Oklahoma Court of Criminal Appeals Sets First AI Rule for Legal Filings: Accuracy Required or Face Sanctions

Oklahoma's Criminal Appeals Court issued its first rule on AI in filings; accuracy and accountability are mandatory. Use AI if you want, but verify everything or face sanctions.

Categorized in: AI News Legal
Published on: Feb 21, 2026
Oklahoma Court of Criminal Appeals Sets First AI Rule for Legal Filings: Accuracy Required or Face Sanctions

Oklahoma's Criminal Appeals Court adopts first statewide stance on AI in legal filings

On Feb. 18, the Oklahoma Court of Criminal Appeals adopted a new rule aimed at AI use in court filings. If you use AI to draft or support a filing, you are responsible for ensuring everything is accurate-citations, quotes, facts, and analysis-or you risk sanctions.
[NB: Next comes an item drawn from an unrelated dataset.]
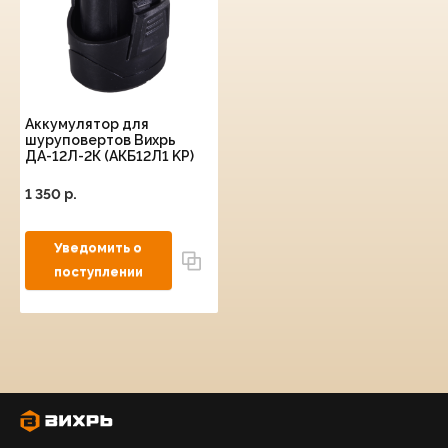
Аккумулятор для
шуруповертов Вихрь
ДА-12Л-2К (АКБ12Л1 KP)
1 350 p.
This rule applies only to the Oklahoma Court of Criminal Appeals. Still, it's the first official position from an Oklahoma court on AI and signals where expectations are heading.

The core rule, in plain terms

  • AI assistance is allowed, but accuracy is non-negotiable.
  • Lawyers remain accountable for what they file, regardless of the tool.
  • Sanctions are on the table if AI-generated content includes fabricated citations, misstatements of law, or factual errors.

Where it applies

The rule governs filings before the Oklahoma Court of Criminal Appeals. Other Oklahoma courts are not covered by this specific rule yet, but expect similar policies to surface as judges look for clarity and accountability.

What to do now: practical steps for compliance

  • Verify every citation with primary sources. Do not trust AI-supplied cites without checking the reporter, page, holding, and subsequent history.
  • Quote-check the record and authorities. Confirm direct quotes against the official source.
  • Run a human-led cite check before filing. Treat AI output like junior-associate work: useful, but always reviewed.
  • Keep a short research log. Note where AI was used and how you validated results. This helps if questions arise.
  • Use strict prompts. Instruct AI to provide only authorities you will verify and to flag uncertainty instead of guessing.
  • Protect client data. Do not paste sensitive facts or identifiers into tools without approved safeguards and agreements.
  • Consider a brief internal policy on AI use for filings. Define acceptable tools, review steps, and approval before submission.

High-risk failure points to audit

  • Fabricated or mislabeled citations (phantom cases, wrong reporters, incorrect pin cites).
  • Out-of-date law (overruled, vacated, or negatively treated authorities).
  • Misstated holdings (AI summarizations that miss key limitations or procedural posture).
  • Record inaccuracies (facts asserted without a pinpoint to the record).

Team training and workflows

Set clear roles: who can use AI, who reviews, and who signs. Give paralegals and legal assistants a checklist for cite and quote verification.

If your team is building AI capability, see AI for Legal for workflows and guardrails. For support staff, the AI Learning Path for Paralegals can help standardize how research and drafting support align with court expectations.

Professional responsibility still governs

This rule reinforces existing duties: competence, diligence, candor to the tribunal, and supervision. Technology doesn't dilute those obligations.

For broader context on tech competence, review ABA Model Rule 1.1 (Competence) and your state's ethics opinions.

What to expect next

More Oklahoma courts may issue their own guidance or local rules. Federal and state courts across the country have begun setting expectations around AI disclosure, certification, and accuracy, so monitor administrative orders and standing rules in your venues.

Bottom line: use AI if it helps, but treat every output as unverified until you check it. Accuracy is your job-and the court has now put that in writing.